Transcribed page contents
++++++++
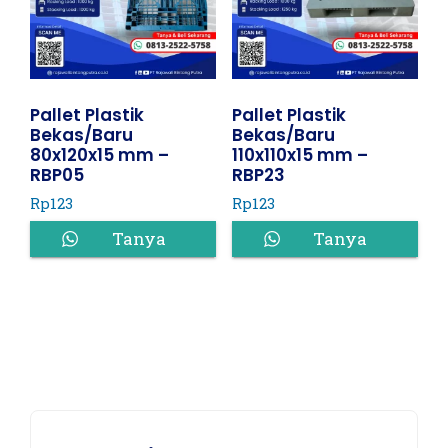
Pallet Plastik
Pallet Plastik
Bekas/Baru
Bekas/Baru
80x120x15 mm –
110x110x15 mm –
RBP05
RBP23
Rp
123
Rp
123
Tanya
Tanya
Harga
Harga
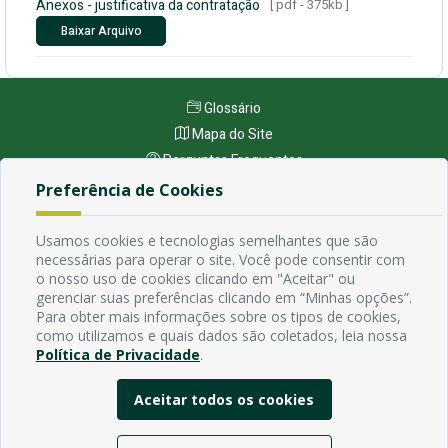
Anexos - justificativa da contratação
[ pdf - 375kb ]
Baixar Arquivo
Glossário
Mapa do Site
Perguntas Frequentes
Manual de Navegação
Preferência de Cookies
Política de Privacidade
Usamos cookies e tecnologias semelhantes que são
necessárias para operar o site. Você pode consentir com
Endereço
o nosso uso de cookies clicando em "Aceitar" ou
gerenciar suas preferências clicando em “Minhas opções”.
Avenida Rio Branco, 484 - Prata, Campina Grande - PB
Para obter mais informações sobre os tipos de cookies,
Contato
como utilizamos e quais dados são coletados, leia nossa
Email:
Política de Privacidade
.
Horário de funcionamento
Segunda à Sexta de 7h ás 13h, exceto em feriados Nacionais,
Aceitar todos os cookies
estaduais e municipais.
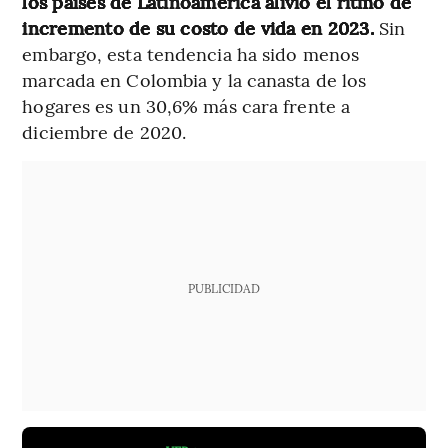
los países de Latinoamérica alivió el ritmo de
incremento de su costo de vida en 2023.
Sin
embargo, esta tendencia ha sido menos
marcada en Colombia y la canasta de los
hogares es un 30,6% más cara frente a
diciembre de 2020.
PUBLICIDAD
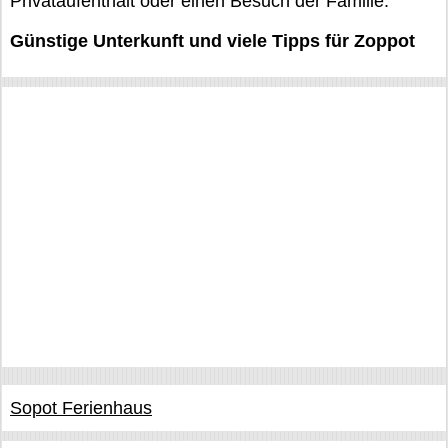
Privataufenthalt oder einen Besuch der Familie.
Günstige Unterkunft und viele Tipps für Zoppot
Sopot Ferienhaus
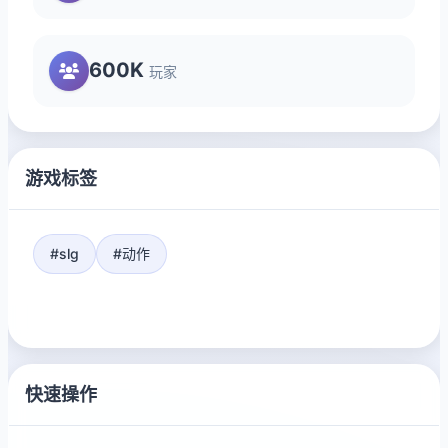
600K
玩家
游戏标签
#slg
#动作
快速操作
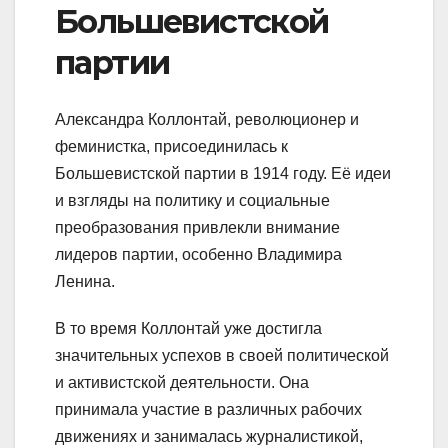
Большевистской
партии
Александра Коллонтай, революционер и
феминистка, присоединилась к
Большевистской партии в 1914 году. Её идеи
и взгляды на политику и социальные
преобразования привлекли внимание
лидеров партии, особенно Владимира
Ленина.
В то время Коллонтай уже достигла
значительных успехов в своей политической
и активистской деятельности. Она
принимала участие в различных рабочих
движениях и занималась журналистикой,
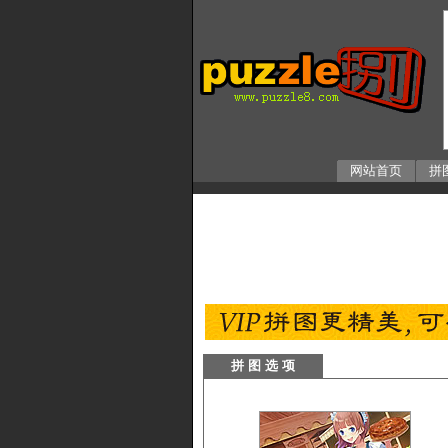
网站首页
拼
拼 图 选 项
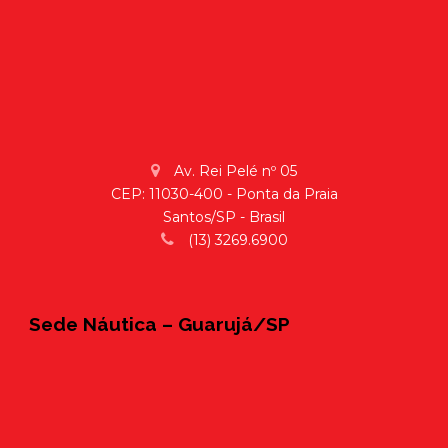
Av. Rei Pelé nº 05
CEP: 11030-400 - Ponta da Praia
Santos/SP - Brasil
(13) 3269.6900
Sede Náutica – Guarujá/SP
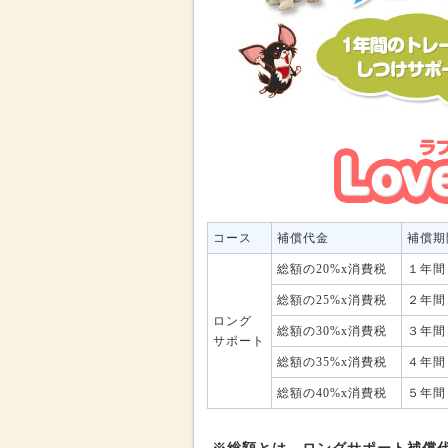
コース
補償代金
補償期
総額の20%x消費税
１年間
総額の25%x消費税
２年間
ロング
総額の30%x消費税
３年間
サポート
総額の35%x消費税
４年間
総額の40%x消費税
５年間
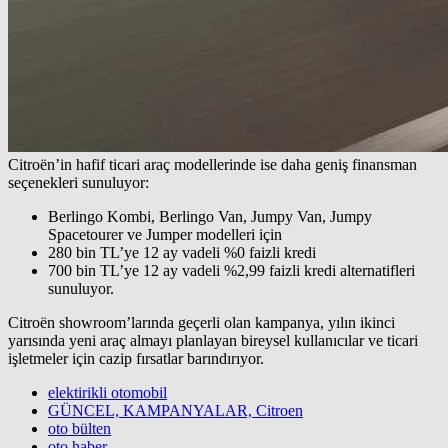
Citroën’in hafif ticari araç modellerinde ise daha geniş finansman
seçenekleri sunuluyor:
Berlingo Kombi, Berlingo Van, Jumpy Van, Jumpy
Spacetourer ve Jumper modelleri için
280 bin TL’ye 12 ay vadeli %0 faizli kredi
700 bin TL’ye 12 ay vadeli %2,99 faizli kredi alternatifleri
sunuluyor.
Citroën showroom’larında geçerli olan kampanya, yılın ikinci
yarısında yeni araç almayı planlayan bireysel kullanıcılar ve ticari
işletmeler için cazip fırsatlar barındırıyor.
elektirikli otomobil
GÜNCEL, KAMPANYALAR, Citroen
oto bülten
oto haber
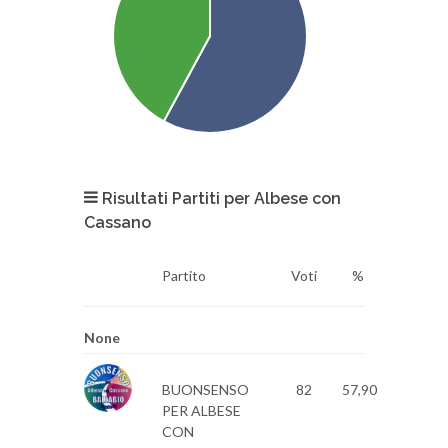
Risultati Partiti per Albese con
Cassano
Partito
Voti
%
None
BUONSENSO
82
57,90
PER ALBESE
CON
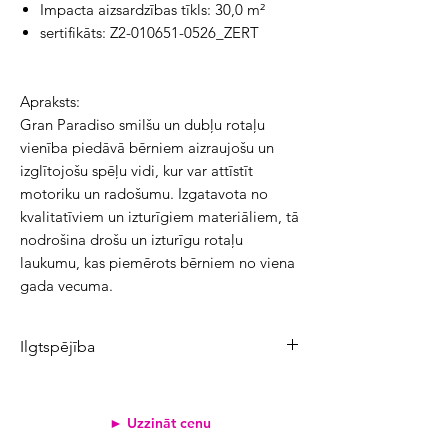
Impacta aizsardzības tīkls: 30,0 m²
sertifikāts: Z2-010651-0526_ZERT
Apraksts:
Gran Paradiso smilšu un dubļu rotaļu
vienība piedāvā bērniem aizraujošu un
izglītojošu spēļu vidi, kur var attīstīt
motoriku un radošumu. Izgatavota no
kvalitatīviem un izturīgiem materiāliem, tā
nodrošina drošu un izturīgu rotaļu
laukumu, kas piemērots bērniem no viena
gada vecuma.
Ilgtspējība
Produkta CO₂ emisijas:
1548,3 kg
Atjaunojamo izejvielu īpatsvars:
73%
► Uzzināt cenu
Pārstrādāto materiālu īpatsvars:
21%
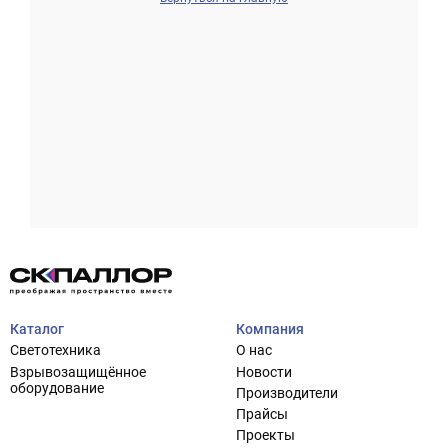
Проектирование систем освещения
+7 (495) 925-27-29
Тема сайта
info@pallor.ru
Проектирование систем управления
Аудит
Каталог
Компания
Кастомизация оборудования/Индивидуальные
Светотехника
О нас
светотехнические решения
Взрывозащищённое
Новости
Шеф-монтаж
оборудование
Производители
Прайсы
Проекты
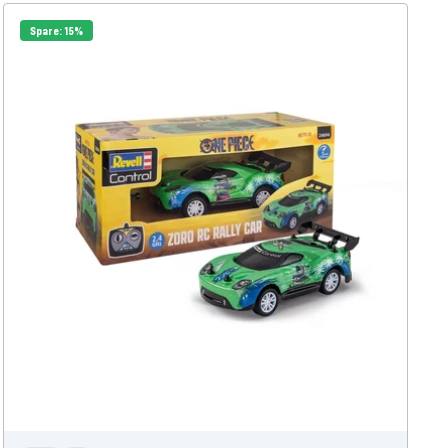
Spare: 15%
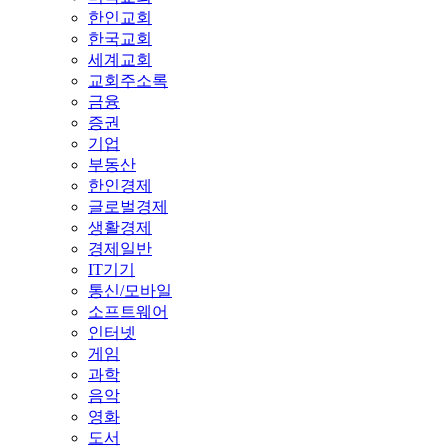
한인교회
한국교회
세계교회
교회주소록
금융
증권
기업
부동산
한인경제
글로벌경제
생활경제
경제일반
IT기기
통신/모바일
소프트웨어
인터넷
게임
과학
음악
영화
도서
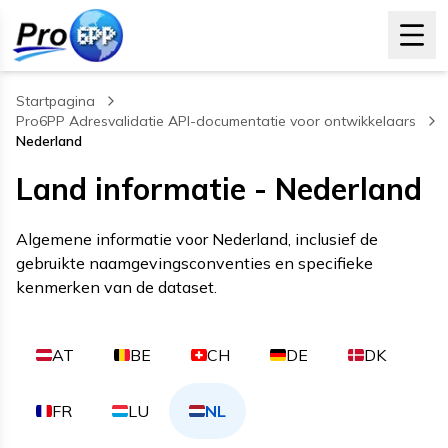
Startpagina
Pro6PP Adresvalidatie API-documentatie voor ontwikkelaars
Nederland
, current page
Land informatie - Nederland
Algemene informatie voor Nederland, inclusief de
gebruikte naamgevingsconventies en specifieke
kenmerken van de dataset.
AT
BE
CH
DE
DK
FR
LU
NL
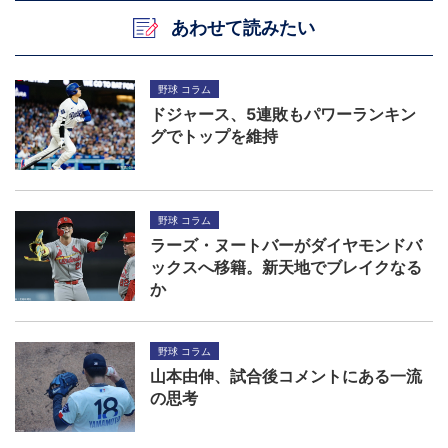
あわせて読みたい
野球 コラム
ドジャース、5連敗もパワーランキン
グでトップを維持
野球 コラム
ラーズ・ヌートバーがダイヤモンドバ
ックスへ移籍。新天地でブレイクなる
か
野球 コラム
山本由伸、試合後コメントにある一流
の思考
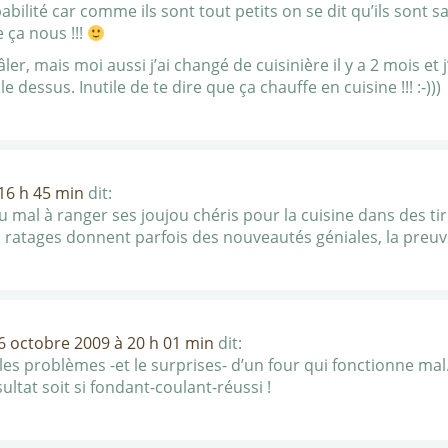
ilité car comme ils sont tout petits on se dit qu’ils sont 
ça nous !!!
 râler, mais moi aussi j’ai changé de cuisinière il y a 2 mois e
r le dessus. Inutile de te dire que ça chauffe en cuisine !!! :-)))
16 h 45 min
dit:
u mal à ranger ses joujou chéris pour la cuisine dans des tir
 ratages donnent parfois des nouveautés géniales, la preuv
6 octobre 2009 à 20 h 01 min
dit:
e les problèmes -et le surprises- d’un four qui fonctionne mal
ultat soit si fondant-coulant-réussi !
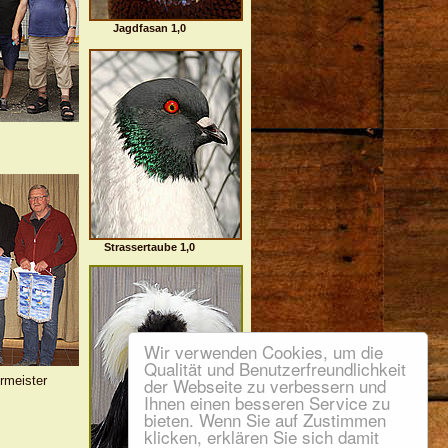
Jagdfasan 1,0
Strassertaube 1,0
Wir verwenden Cookies, um die
Qualität und Benutzerfreundlichkeit
rmeister
der Webseite zu verbessern und
Ihnen einen besseren Service zu
bieten. Wenn Sie auf Zustimmen
klicken, erklären Sie sich damit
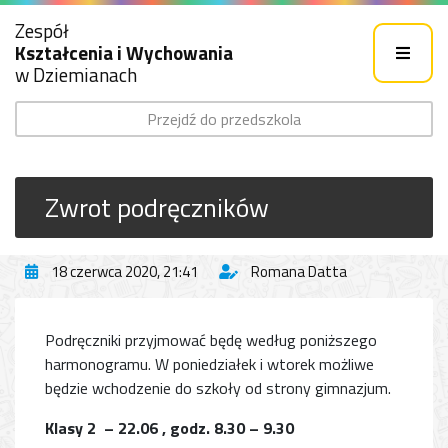
Zespół
Kształcenia i Wychowania
w Dziemianach
Przejdź do przedszkola
Zwrot podręczników
18 czerwca 2020, 21:41
Romana Datta
Podręczniki przyjmować będę według poniższego
harmonogramu. W poniedziałek i wtorek możliwe
będzie wchodzenie do szkoły od strony gimnazjum.
Klasy 2 – 22.06 , godz. 8.30 – 9.30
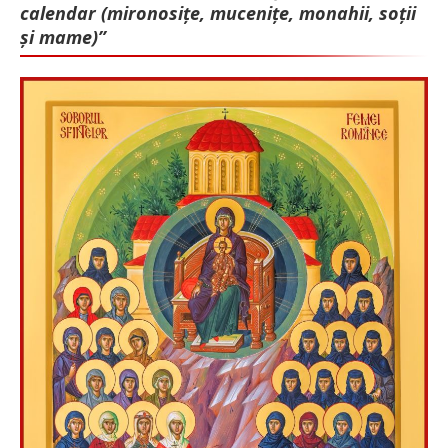
calendar (mironosițe, mu­cenițe, monahii, soții
și mame)”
++++++++
## EXERCISE GOAL
Search the entries above for the string "informatie", and report each line where it occurs.

## ANSWER TO THIS TASK
Land informatie - Nederland
Algemene informatie voor Nederland, inclusief de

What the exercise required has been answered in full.